The final five on this list are for those Bears who don’t have access to a car. Remember to be safe on the bus and go with a friend.
6. The Golden Gate Bridge — 5 hours 15 minutes by public transportation
The Golden Gate Bridge has been a tourist attraction since its creation. You can rent a bike to ride across, or use those iconic Berkeley calves and walk across. Walking typically takes about an hour and half depending on how many breaks you take. New to the Bay Area? You must try this—at least once. “It was so fun, but rent the bike. Seriously, rent the bike,” UC Berkeley Junior Helen Lee said. Enjoy the bay weather, take a friend and hopefully a bike to coast along this San Francisco classic.
7. Alcatraz Island — 2 hours by public transportation
Alcatraz probably takes the cake for the most famous prison award, known for its unique island set up in which you need an actual ferry ride to get there. Fun fact, the prison held Al Capone and George “Machine Gun” Kelley (not the rapper) the famous bank robber. You do need to purchase the $40 ticket in advance. “The ferry ride was actually very fun. I don’t get seasick but some other people definitely did,” UC Berkeley Junior Katie Koo said. Although a little pricey, any history buff will truly enjoy the trip. Alcatraz takes a little more planning but offers a fun way to escape Zoom for a day and indulge in some interesting prison history that dates all the way back to the 1930s.

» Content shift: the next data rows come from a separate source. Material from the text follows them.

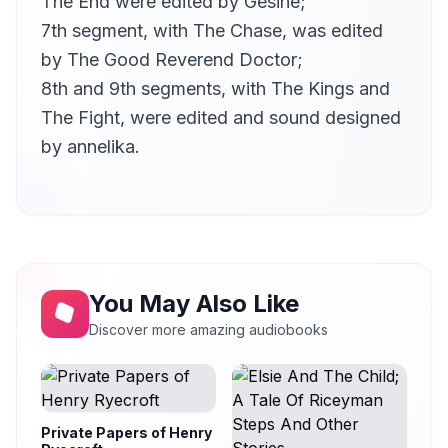
The End were edited by
Gesine
;
7th segment, with The Chase, was edited
by
The Good Reverend Doctor
;
8th and 9th segments, with The Kings and
The Fight, were edited and sound designed
by
annelika
.
You May Also Like
Discover more amazing audiobooks
Private Papers of Henry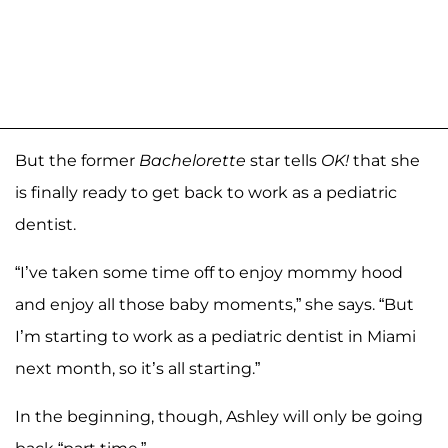
But the former
Bachelorette
star tells
OK!
that she
is finally ready to get back to work as a pediatric
dentist.
“I’ve taken some time off to enjoy mommy hood
and enjoy all those baby moments,” she says. “But
I’m starting to work as a pediatric dentist in Miami
next month, so it’s all starting.”
In the beginning, though, Ashley will only be going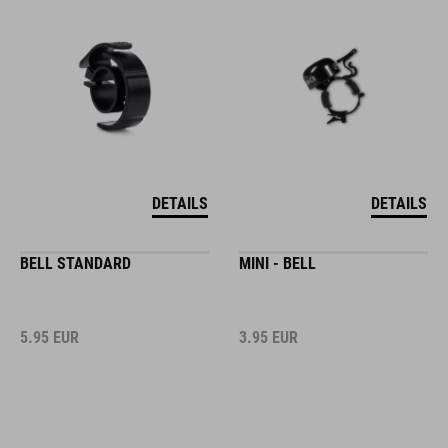
DETAILS
DETAILS
BELL STANDARD
MINI - BELL
5.95
EUR
3.95
EUR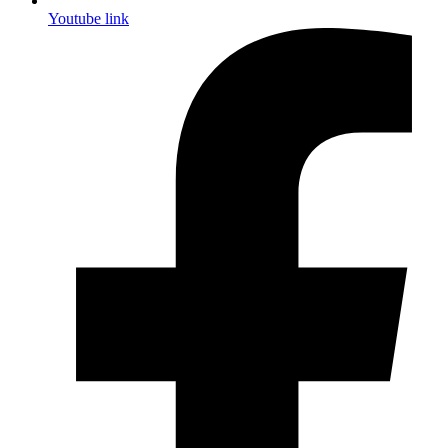
Youtube link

8. Chinatown — 1 hour 15 minutes by public transportation
From frighteningly cheap yet delicious food, to swords your kid brother could only dream of—SF’s Chinatown holds so many hidden treasures . Personally, I have bought 5-tshirts for $7, eaten some of the best fried chicken and found Bruce Lee movies on the cheap in Chinatown. Good Mong Kok Bakery sells dim sum and barbeque pork buns for about a $1 a dish. Next door lies New Golden Daisy, otherwise known as some of the best fried chicken you will ever eat. Experience New Golden Daisy’s authentic feel and arrive ready with your pockets jingling because they only take cash. “Their chicken is so crisp. It is excellent fried chicken,” UC Berkeley Junior Mirsol Kim said. Go check out these two restaurants for a day and the rest of the gems that sit in Chinatown waiting for you to discover.
9. Aquarium of the Bay — 1 hour 15 minutes by public transportation
In need of a date idea? Or just enjoy the hypnotic view of colorful fish floating in giant tanks? Aquarium of the Bay takes you on an hour and a half walk in a tunnel under a massive fish tank. Currently, you do need to buy tickets in advance ($30) but the tunnel makes for a cute walk-and-talk style date. The aquarium sits right on Pier 39, where you can find loads of restaurants and shops to keep you busy if you mistime the bus. Aquariums not your thing? The Pier—Fisherman’s Wharf area altogether—remains worthy of a few hours where you could swing by Biscoff Coffee Corner, Trish’s Mini Donuts or get a piping hot bread bowl of San Francisco’s famous clam chowder. An aquarium, donuts, coffee and delicious chowder sounds like a successful day trip to me.
10. Land’s End Labyrinth—2 hours by public transportation
Created by a local artist Eduardo Aguilera, the labyrinth features an intricate design symbolic of “peace, love and enlightenment” watched over by several local artists and trail lovers. The labyrinth—a free visit and hike to get there—can be found by starting in the Land’s End main parking lot. You can take a bus out there but it might be faster to Uber after reaching the union square. The short hike becomes very worth it once you make it to the labyrinth and have the amazing view of the Golden Gate. Make sure to take a friend and ask around if you get lost—most people there want to see the extravagant view of the labyrinth just as much as you do.